With the support of “Healthy Child Healthy Word.” P.A.M. are getting the word out about healthy pregnancy. Today’s blog will focus on what P.A.M. has found to be the Five Things Pregnant Woman Complain About.

Number One: Excess Weight Gain
Pregnancy plays quite the number on the pregnant woman’s body. During pregnancy a woman’s body goes into storage mode. So that pint of ice cream you could eat pre-pregnancy and burn off with a good cardio, isn’t going to happen during pregnancy. The recommended weight gain for a pregnant women with a healthy BMI is 25-35 pounds. There are many ways to avoid excess weight gain during pregnancy and they’re basically the same principles one would employ to avoid gain weight in general. First, a healthy diet is key. You can’t reach for the doritos and twinkies every day and then wonder why you’re gaining too much weight. A balanced diet of chemical free meats, eggs, dairy, fruits, vegetables, legumes, and grains will almost guarantee healthy weight gain during pregnancy.
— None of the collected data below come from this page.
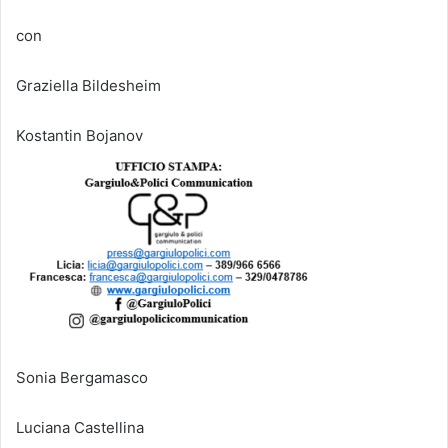
con
Graziella Bildesheim
Kostantin Bojanov
Sonia Bergamasco
Luciana Castellina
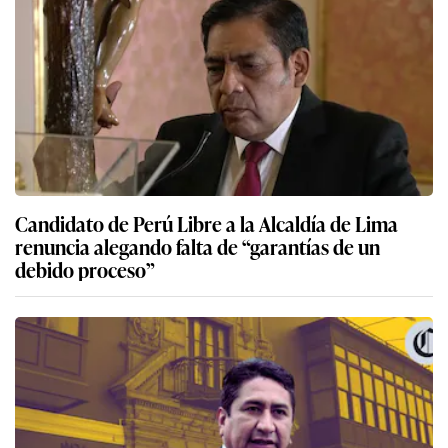
Candidato de Perú Libre a la Alcaldía de Lima
renuncia alegando falta de “garantías de un
debido proceso”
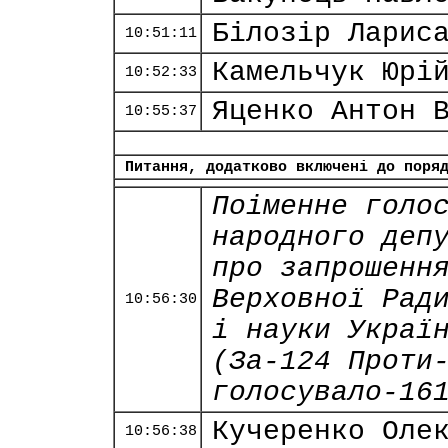
Білозір Ларис
10:51:11
Камельчук Юрі
10:52:33
Яценко Антон 
10:55:37
Питання, додатково включені до поря
Поіменне голо
народного деп
про запрошенн
Верховної Рад
10:56:30
і науки Украї
(За-124 Проти
голосувало-16
Кучеренко Оле
10:56:38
Of course you can’t pig out on healthy food either because exceeding your daily calorie intake will result in excessive weight gain. No surprise there! Remember pregnant women only need 300 extra calories per day in the 2nd and 3rd trimester that’s about 2100 calories per day. When it comes to eating sweets portion control is important. Try to only indulge in sweet treats a couple times a week. The second key to avoiding excessive weight gain is with regular exercise. I really like Suzanne Bowen’s Long and Lean Prenatal Workout which incorporates light cardio, muscle toning, and stretching. A good workout will help balance hormones in the body and aid proper absorption of nutrients. Exercise is also good for the baby’s development too!

Number Two: Constipation
The best way to avoid constipation is with a healthy diet and lots of water. Wonderful whole foods like grains, fruits, and vegetables contain insoluble fiber which helps clean out the digestive track and keeps you regular. It’s especially important in the third trimester when digestion is affected by relaxin. Exercise also helps prevent constipation!

Number Three: Backache
Backache is nearly unavoidable in the third trimester, but there are several things you can do to minimize back pain. First, exercise! Focus on a prenatal workout that strengthens all the major muscle groups. Second, don’t wear high heels! No matter how cute they look with your baby bump, they put undue stress on your already stressed back. Third, see a chiropractor who is versed in the needs of pregnant woman! It’s amazing what a little “adjustment” can do for your aching back. The Webster Technique is known for helping the baby get into the proper position for birth and when the baby is in the proper position there is less pressure on the mommy’s back.

Number Four: Leg Cramps
Leg cramps are another one of those things that tend to occur later in pregnancy. Amazingly eating healthy, exercising regularly, and drinking plenty of water is the best way to diminish these early morning leg cramps.

Number Five: Nausea
A lot of women experience nausea in their first trimester. The severity varies from woman to woman. Regardless, nausea is never a pleasant experience. The best we can do is to eat a healthy well balanced diet, exercise when ever possible, and stay hydrated. Protein has been known to ease nausea as well as ginger tea. While nausea is never fun, it indicates that pregnancy hormones are at good levels and thus the baby is growing well.